Le reste du jour s’écoula dans les préparatifs du bal pour le soir. Malgré la saison avancée, Louise avait tenu à réunir autour d’elle toutes ses amies, et les invités se trouvèrent nombreux. L’hôtel et le jardin furent splendidement illuminés. Louise avait, sous les diamans dont elle était chargée, un éclat vraiment surnaturel ; son regard et son sourire étincelaient. Je n’ai gardé de cette fête qu’un souvenir confus ; je circulais parmi les groupes comme une somnambule, sans voir et sans penser ; j’avais une lourdeur de tête insupportable.

Vers la fin du bal, je me retirai, brisée, dans un coin du boudoir, de ce même boudoir où Robert un soir m’avait fait l’aveu de son amour, et là, seule, cachée à demi par d’immenses vases de fleurs, oubliée de tous, au bruit de la fête, je me retraçai cette scène rapide et funeste. De quel espoir insensé mon âme s’était un instant enivrée ! Était-il donc vrai que tout était perdu, perdu sans retour, et que je l’avais voulu ? Ma tête s’égarait ; tout ce qui m’entourait m’apparaissait comme revêtu de deuil, et la valse, qui entraînait dans son tourbillon un flot de couples joyeux, retentissait dans mon cerveau malade comme un air funèbre ; mes artères battaient avec violence, et il me semblait entendre le bruit répété des cloches. Au milieu du nuage qui s’épaississait sur mes yeux, j’aperçus mon oncle, qui me cherchait ; je fis un effort pour aller vers lui, mais je ne parvins pas à me lever, et je fus obligée de m’attacher à son bras pour me soutenir. — Qu’as-tu donc, ma bonne fille ? me dit-il tendrement ; tu parais souffrante ?… C’est la fatigue, n’est-ce pas ?

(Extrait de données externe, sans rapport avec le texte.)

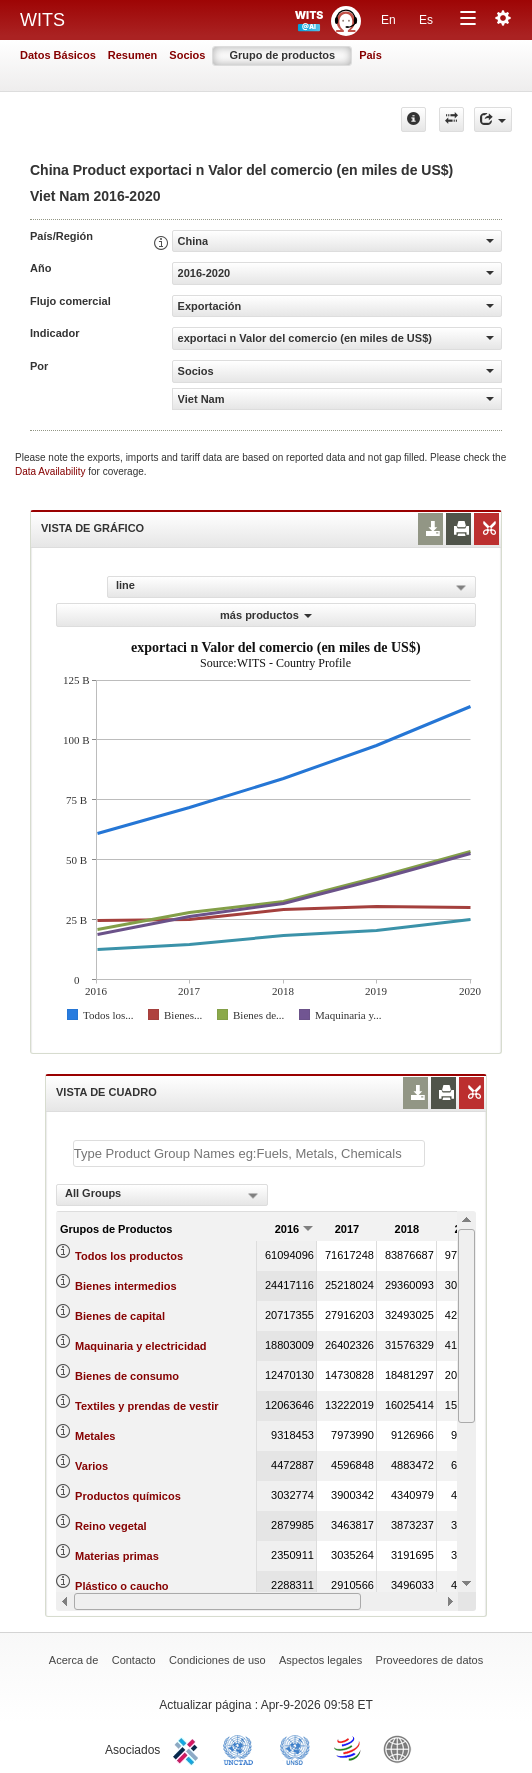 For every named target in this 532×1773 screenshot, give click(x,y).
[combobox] (162, 1195)
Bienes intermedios (125, 1286)
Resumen (133, 55)
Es (426, 20)
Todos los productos (129, 1256)
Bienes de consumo (127, 1376)
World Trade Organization (349, 1748)
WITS (42, 20)
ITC (189, 1748)
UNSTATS (295, 1748)
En (388, 20)
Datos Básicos (58, 55)
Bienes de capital (120, 1316)
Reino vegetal (111, 1526)
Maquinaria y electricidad (140, 1346)
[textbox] (249, 1153)
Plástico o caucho (122, 1586)
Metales (95, 1436)
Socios (187, 55)
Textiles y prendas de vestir (146, 1406)
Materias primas (117, 1556)
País (370, 55)
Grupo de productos (282, 55)
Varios (91, 1466)
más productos (266, 615)
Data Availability (51, 471)
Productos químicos (128, 1496)
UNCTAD (242, 1748)
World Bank (402, 1748) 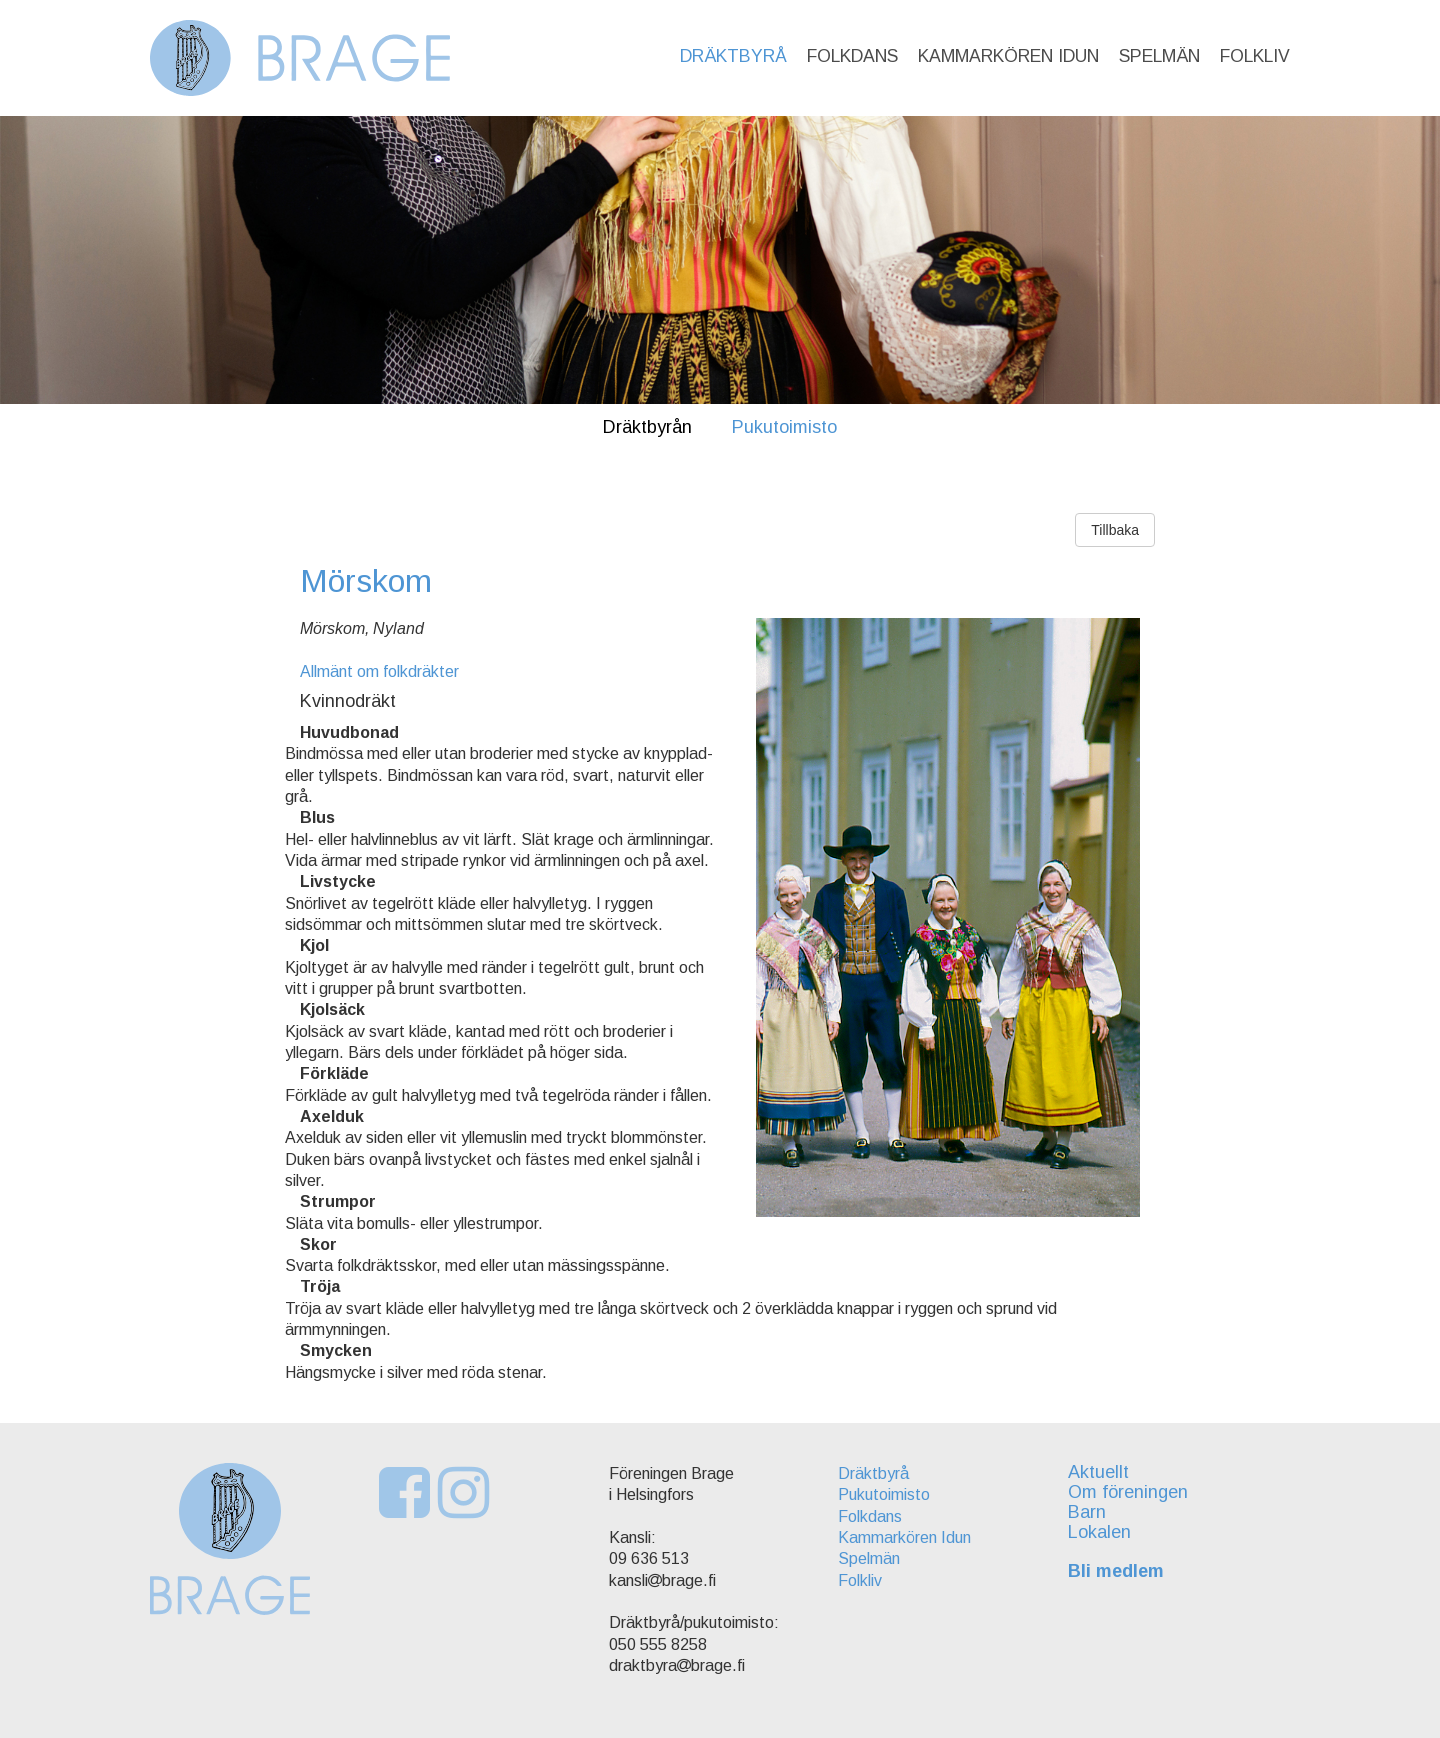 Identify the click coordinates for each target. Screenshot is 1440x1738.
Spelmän (1159, 56)
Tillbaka (1115, 530)
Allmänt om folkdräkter (379, 671)
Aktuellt (1098, 1472)
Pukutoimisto (784, 427)
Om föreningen (1128, 1492)
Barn (1087, 1512)
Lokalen (1099, 1532)
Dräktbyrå (733, 56)
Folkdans (852, 56)
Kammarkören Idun (1008, 56)
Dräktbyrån (647, 427)
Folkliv (1255, 56) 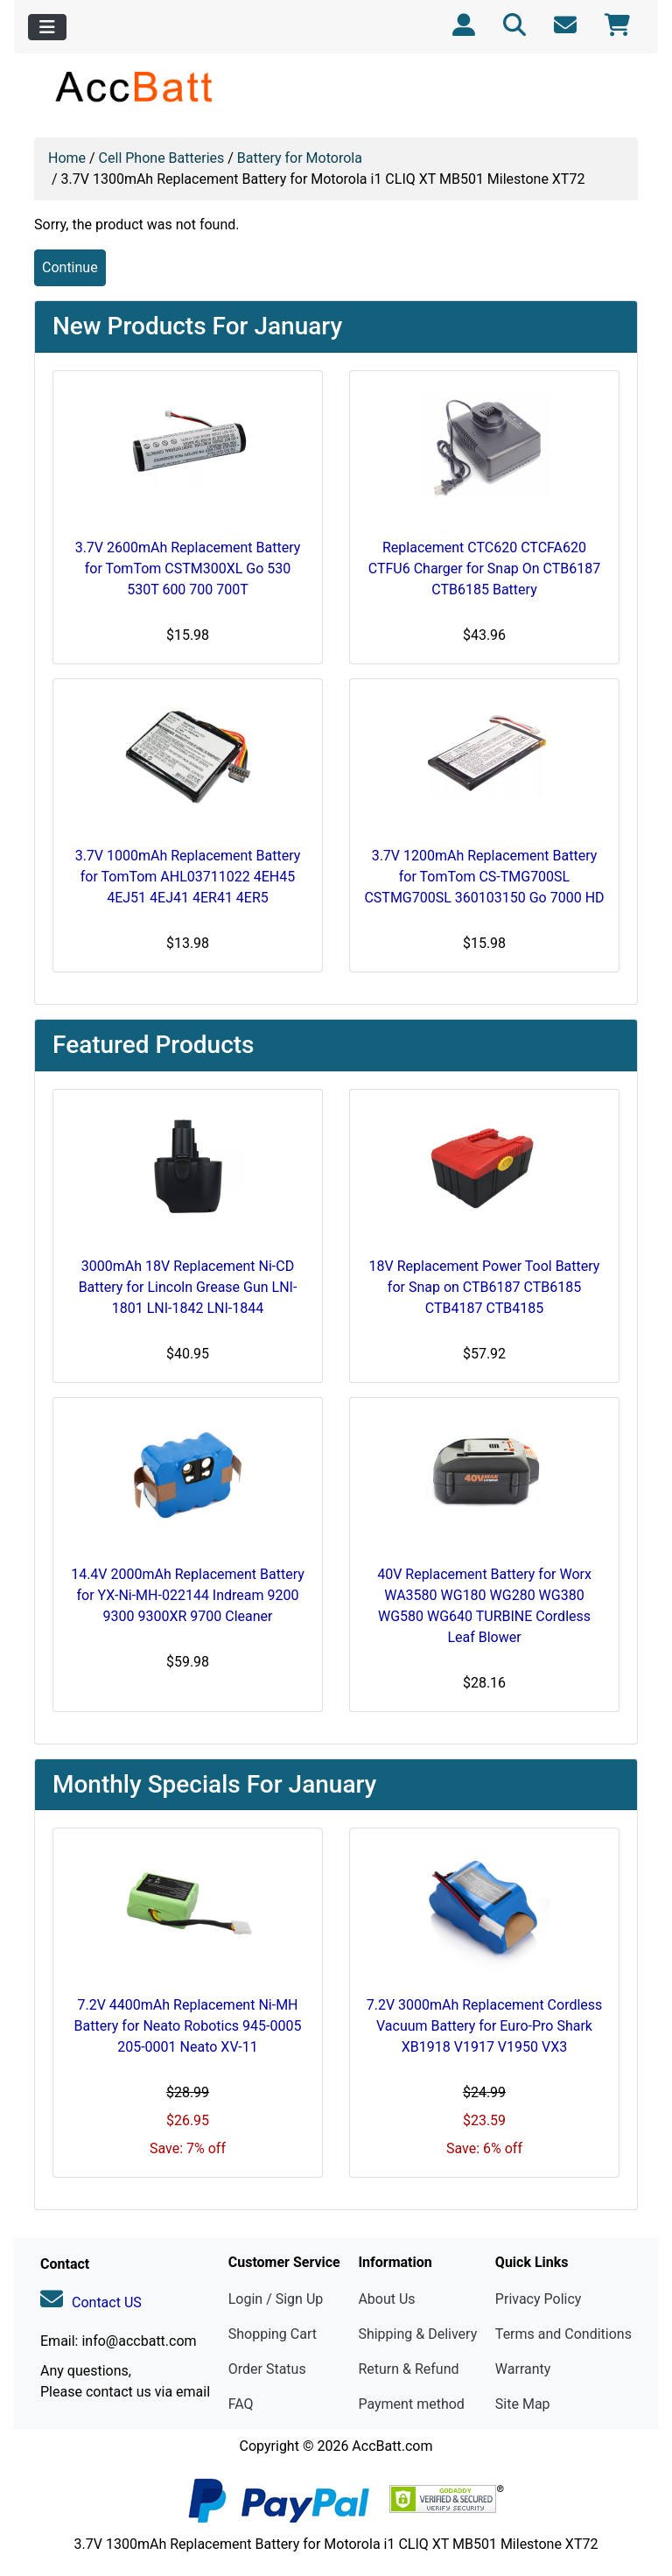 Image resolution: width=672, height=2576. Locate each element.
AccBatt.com (392, 2446)
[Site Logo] (135, 86)
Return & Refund (408, 2369)
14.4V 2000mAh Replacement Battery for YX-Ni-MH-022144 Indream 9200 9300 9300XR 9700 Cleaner (187, 1595)
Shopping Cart (272, 2334)
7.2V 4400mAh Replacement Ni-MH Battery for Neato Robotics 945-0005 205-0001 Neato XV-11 (188, 2026)
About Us (386, 2299)
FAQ (241, 2404)
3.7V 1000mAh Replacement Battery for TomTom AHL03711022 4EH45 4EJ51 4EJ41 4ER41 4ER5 (188, 876)
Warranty (523, 2369)
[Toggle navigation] (47, 27)
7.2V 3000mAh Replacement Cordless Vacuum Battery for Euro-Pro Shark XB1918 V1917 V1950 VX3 (485, 2026)
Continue (70, 267)
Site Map (522, 2404)
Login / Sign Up (276, 2299)
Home (67, 158)
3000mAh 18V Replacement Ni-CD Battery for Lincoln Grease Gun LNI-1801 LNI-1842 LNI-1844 (188, 1287)
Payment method (411, 2404)
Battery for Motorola (299, 158)
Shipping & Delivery (417, 2334)
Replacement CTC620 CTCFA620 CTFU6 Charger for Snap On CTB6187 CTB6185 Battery (484, 568)
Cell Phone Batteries (162, 158)
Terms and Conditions (563, 2334)
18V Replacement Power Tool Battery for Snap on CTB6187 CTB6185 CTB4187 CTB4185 (484, 1287)
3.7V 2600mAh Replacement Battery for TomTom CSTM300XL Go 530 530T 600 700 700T (188, 568)
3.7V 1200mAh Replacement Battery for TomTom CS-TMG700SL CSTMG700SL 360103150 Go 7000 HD (484, 876)
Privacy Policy (538, 2299)
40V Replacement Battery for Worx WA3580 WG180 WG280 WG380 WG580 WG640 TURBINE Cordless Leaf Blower (484, 1606)
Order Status (267, 2369) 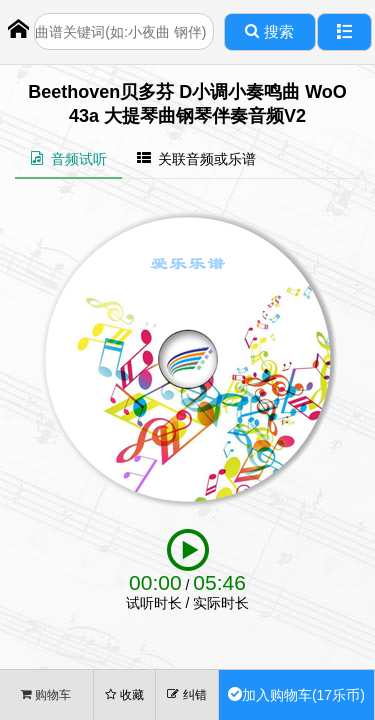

— Oui, la fatigue,… sans doute, balbutiai-je sans savoir ce que je disais.

— Il faut aller te reposer, ma pauvre Madeleine, tu ne te soutiens plus. Aussi bien cette rude journée est passée, bien passée, grâce à Dieu, et nous allons te gâter maintenant ; tu t’es donné tant de peine, tu as été parfaite, admirable… Dieu te bénira, mon enfant, et ton vieil oncle passera sa vie à te rendre heureuse.

Il me semblait que j’allais mourir. — Écoute, ma fillette, dit-il encore en baissant la voix, Louise est bien fatiguée aussi, la pauvre petite ! Va, ma bonne Madeleine, lui tenir lieu une fois encore de la mère qu’elle n’a plus. Emmène-la, et conduis-la chez elle.